Remix.run Logo
re-lre-l 7 hours ago

Don’t get me wrong, but what’s the problem with scrapers? People invest in SEO to become more visible, yet at the same time they fight against “scraper bots.” I’ve always thought the whole point of publicly available information is to be visible. If you want to make money, just put it behind a paywall. Isn’t that the idea?

georgefrowny 7 hours ago | parent | next [-]

There's a difference between putting information easily online for your customers or even people in general (eg as a hobby), and working in concert with scraping for greater visibility via search, and giving that work away, or at a cost, to companies who at best don't care and possibly may be competition, see themselves as replacing you or otherwise adversarial.

The line is "I technically and able to do this" and "I am engaging with a system in good faith".

Public parks are just there and I can technically drive up and dump rubbish there and if they didn't want me to they should have installed a gate and sold tickets.

Many scrapers these days are sort of equivalent in that analogy to people starting entire fleets of waste disposal vehicles that all drive to parks to unload, putting strain on park operations and making the parks a less tenable service in general.

nrhrjrjrjtntbt 7 hours ago | parent | prev | next [-]

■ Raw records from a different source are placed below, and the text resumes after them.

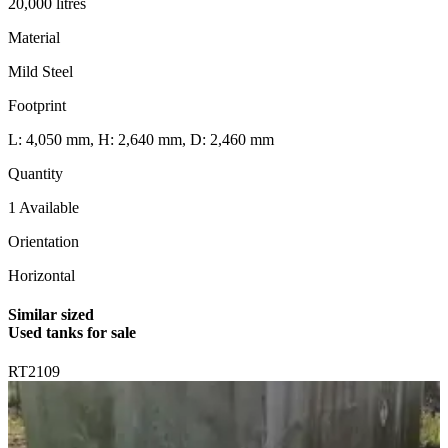
20,000 litres
Material
Mild Steel
Footprint
L: 4,050 mm, H: 2,640 mm, D: 2,460 mm
Quantity
1 Available
Orientation
Horizontal
Similar sized
Used tanks for sale
RT2109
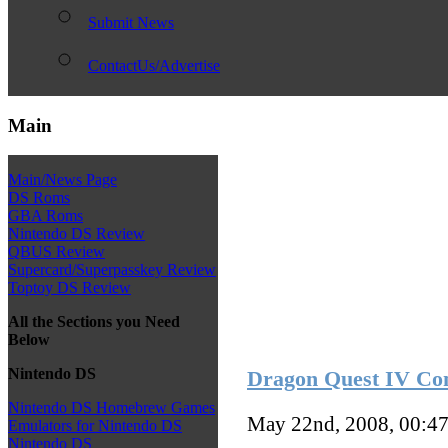
Submit News
ContactUs/Advertise
Main
Main/News Page
DS Roms
GBA Roms
Nintendo DS Review
QBUS Review
Supercard/Superpasskey Review
Toptoy DS Review
All the Sections you Need
Below
Nintendo DS
Dragon Quest IV Com
Nintendo DS Homebrew Games
May 22nd, 2008, 00:4
Emulators for Nintendo DS
Nintendo DS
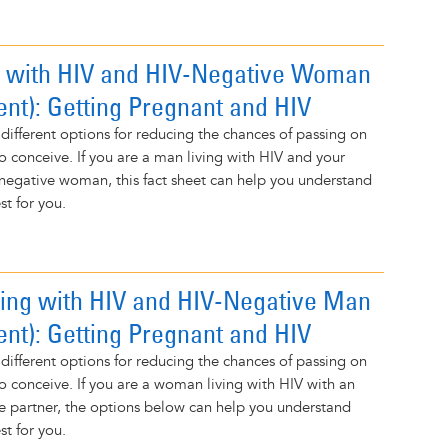
 with HIV and HIV-Negative Woman
ent): Getting Pregnant and HIV
 different options for reducing the chances of passing on
to conceive. If you are a man living with HIV and your
-negative woman, this fact sheet can help you understand
t for you.
ng with HIV and HIV-Negative Man
ent): Getting Pregnant and HIV
 different options for reducing the chances of passing on
to conceive. If you are a woman living with HIV with an
e partner, the options below can help you understand
t for you.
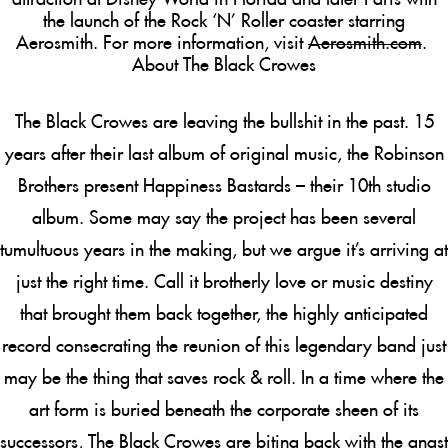
the launch of the Rock ‘N’ Roller coaster starring
Aerosmith. For more information, visit
Aerosmith.com
.
About The Black Crowes
The Black Crowes are leaving the bullshit in the past. 15
years after their last album of original music, the Robinson
Brothers present
Happiness Bastards
– their 10th studio
album. Some may say the project has been several
tumultuous years in the making, but we argue it’s arriving at
just the right time. Call it brotherly love or music destiny
that brought them back together, the highly anticipated
record consecrating the reunion of this legendary band just
may be the thing that saves rock & roll. In a time where the
art form is buried beneath the corporate sheen of its
successors, The Black Crowes are biting back with the angst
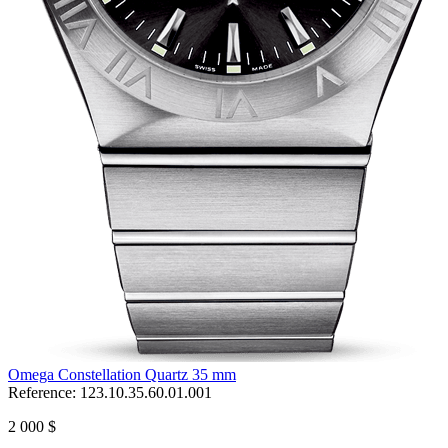
Omega Constellation Quartz 35 mm
Reference:
123.10.35.60.01.001
2 000 $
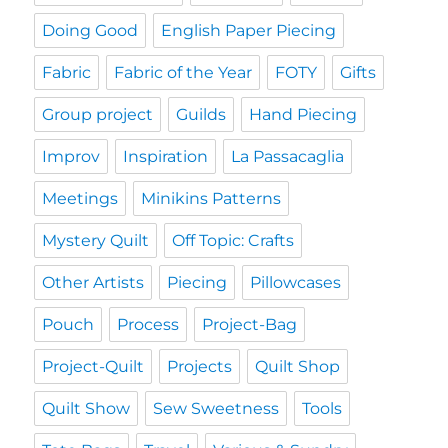
Doing Good
English Paper Piecing
Fabric
Fabric of the Year
FOTY
Gifts
Group project
Guilds
Hand Piecing
Improv
Inspiration
La Passacaglia
Meetings
Minikins Patterns
Mystery Quilt
Off Topic: Crafts
Other Artists
Piecing
Pillowcases
Pouch
Process
Project-Bag
Project-Quilt
Projects
Quilt Shop
Quilt Show
Sew Sweetness
Tools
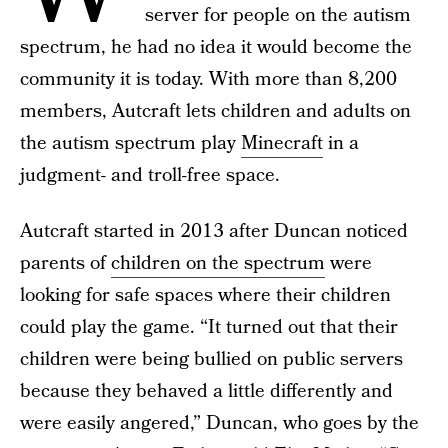
server for people on the autism
spectrum, he had no idea it would become the
community it is today. With more than 8,200
members, Autcraft lets children and adults on
the autism spectrum play
Minecraft
in a
judgment- and troll-free space.
Autcraft started in 2013 after Duncan noticed
parents of
children on the spectrum
were
looking for safe spaces where their children
could play the game. “It turned out that their
children were being bullied on public servers
because they behaved a little differently and
were easily angered,” Duncan, who goes by the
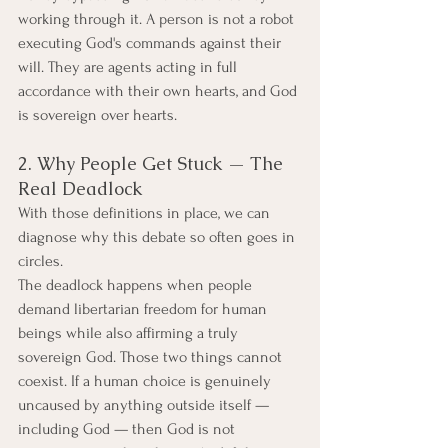
working through it. A person is not a robot 
executing God's commands against their 
will. They are agents acting in full 
accordance with their own hearts, and God 
is sovereign over hearts.
2. Why People Get Stuck — The 
Real Deadlock
With those definitions in place, we can 
diagnose why this debate so often goes in 
circles.
The deadlock happens when people 
demand libertarian freedom for human 
beings while also affirming a truly 
sovereign God. Those two things cannot 
coexist. If a human choice is genuinely 
uncaused by anything outside itself — 
including God — then God is not 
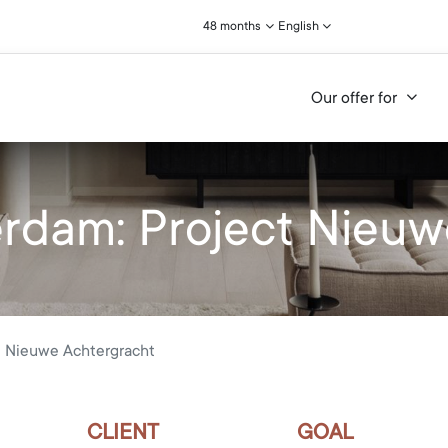
48 months
English
Our offer for
dam: Project Nieuw
 Nieuwe Achtergracht
CLIENT
GOAL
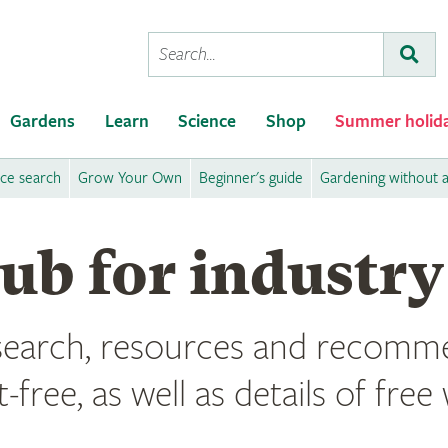
Conduct
Subm
a
search
Gardens
Learn
Science
Shop
Summer holid
ice search
Grow Your Own
Beginner's guide
Gardening without 
hub for industry
esearch, resources and recomme
t-free, as well as details of fr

The old scrapers indexed your site so you may get traffic. This benefits you.

AI scrapers will plagiarise your work and bring you zero traffic.

ProofHouse 6 hours ago | parent [-]

Ya make sure you hold dear that grain of sand on a beach of pre-training data that is used to slightly adjust some embedding weights

jcynix 5 hours ago | parent | next [-]

Sand is the world's second most used natural resource and sand usable for concrete gets even illegally removed all over the world nowadays.

So to continue your analogy, I made my part of the beach accessible for visitors to enjoy, but certain people think they can carry it away for their own purpose ...

boxedemp 5 hours ago | parent | prev | next [-]

One Reddit post can get an LLM to recommend putting glue in your pizza. But the takeaway here is to cheese the bots.

throwawa14223 3 hours ago | parent | prev | next [-]

I have no reason to help the richest companies on earth adjust weights at a cost to myself.

exe34 5 hours ago | parent | prev [-]

that grain of sand used to bring traffic, now it doesn't. it's pretty much an economic catastrophe for those who relied on it. and it's not free to provide the data to those who will replace you - they abuse your servers while doing it.

saltysalt 5 hours ago | parent | prev | next [-]

You are correct, and the hard reality is that content producers don't get to pick and choose who gets to index their public content because the bad bots don't play by the rules of robots.txt or user-agent strings. In my experience, bad bots do everything they can to identify as regular users: fake IPs, fake agent strings...so it's hard to sort them from regular traffic.

Dilettante_ 6 hours ago | parent | prev [-]

Did you read TFA?

These scrapers drown peoples' servers in requests, taking up literally all the resources and driving up cost.